## DATA FOR REVIEW
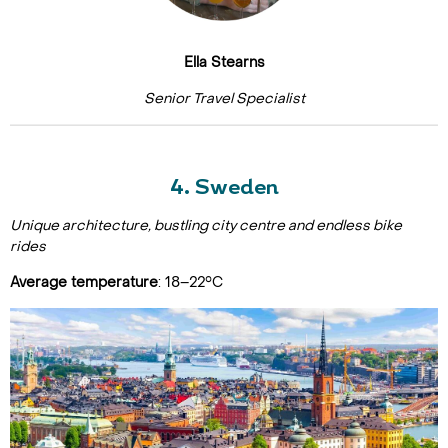
Ella Stearns
Senior Travel Specialist
4. Sweden
Unique architecture, bustling city centre and endless bike
rides
Average temperature
: 18–22°C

## WHAT NEEDS TO BE DONE
The answer should consist solely of the lines from the one that contains "Senior Travel Specialist" through the end of the material above, copied exactly.

## RESPONSE BOX
Senior Travel Specialist
4. Sweden
Unique architecture, bustling city centre and endless bike
rides
Average temperature
: 18–22°C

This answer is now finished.